**Exercise instructions:** How many lines in the records below contain "Portal"? Answer with the number alone.

**Record extracts:**
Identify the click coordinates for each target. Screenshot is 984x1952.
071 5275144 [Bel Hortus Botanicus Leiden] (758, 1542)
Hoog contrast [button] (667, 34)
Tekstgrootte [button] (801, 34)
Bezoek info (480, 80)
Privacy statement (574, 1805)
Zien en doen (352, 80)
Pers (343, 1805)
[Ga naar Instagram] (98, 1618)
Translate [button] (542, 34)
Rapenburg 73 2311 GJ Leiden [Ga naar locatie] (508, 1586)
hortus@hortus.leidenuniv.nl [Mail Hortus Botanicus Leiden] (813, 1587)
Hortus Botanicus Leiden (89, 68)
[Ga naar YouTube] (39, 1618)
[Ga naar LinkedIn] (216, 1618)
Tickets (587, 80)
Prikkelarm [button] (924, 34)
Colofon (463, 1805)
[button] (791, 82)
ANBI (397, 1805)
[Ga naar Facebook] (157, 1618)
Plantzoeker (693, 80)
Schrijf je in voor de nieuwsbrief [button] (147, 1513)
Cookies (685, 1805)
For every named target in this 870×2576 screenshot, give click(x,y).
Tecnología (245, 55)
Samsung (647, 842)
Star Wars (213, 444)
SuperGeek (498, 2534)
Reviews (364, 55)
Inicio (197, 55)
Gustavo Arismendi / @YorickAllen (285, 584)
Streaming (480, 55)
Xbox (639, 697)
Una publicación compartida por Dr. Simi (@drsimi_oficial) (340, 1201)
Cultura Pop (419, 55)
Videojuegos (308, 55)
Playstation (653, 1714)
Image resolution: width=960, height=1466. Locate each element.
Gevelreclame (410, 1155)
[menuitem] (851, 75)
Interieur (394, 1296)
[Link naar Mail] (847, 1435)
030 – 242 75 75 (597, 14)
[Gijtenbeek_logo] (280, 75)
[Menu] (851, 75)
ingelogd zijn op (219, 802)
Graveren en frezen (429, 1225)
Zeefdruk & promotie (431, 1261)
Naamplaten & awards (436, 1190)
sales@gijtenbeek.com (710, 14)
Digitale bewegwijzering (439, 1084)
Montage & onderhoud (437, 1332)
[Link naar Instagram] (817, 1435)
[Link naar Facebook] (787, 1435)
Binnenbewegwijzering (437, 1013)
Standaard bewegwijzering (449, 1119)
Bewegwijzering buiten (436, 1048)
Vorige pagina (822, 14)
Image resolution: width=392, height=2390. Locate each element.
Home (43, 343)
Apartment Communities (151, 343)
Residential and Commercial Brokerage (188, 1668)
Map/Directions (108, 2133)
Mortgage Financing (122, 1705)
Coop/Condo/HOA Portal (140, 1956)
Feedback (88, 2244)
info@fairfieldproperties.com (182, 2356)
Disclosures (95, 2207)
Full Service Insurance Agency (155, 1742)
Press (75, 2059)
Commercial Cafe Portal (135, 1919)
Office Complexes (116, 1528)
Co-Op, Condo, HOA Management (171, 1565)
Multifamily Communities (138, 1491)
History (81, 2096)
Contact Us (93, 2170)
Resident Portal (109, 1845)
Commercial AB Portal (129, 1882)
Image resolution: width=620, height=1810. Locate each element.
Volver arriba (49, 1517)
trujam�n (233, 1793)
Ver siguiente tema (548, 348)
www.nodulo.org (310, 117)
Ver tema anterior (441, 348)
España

**Reply:** 4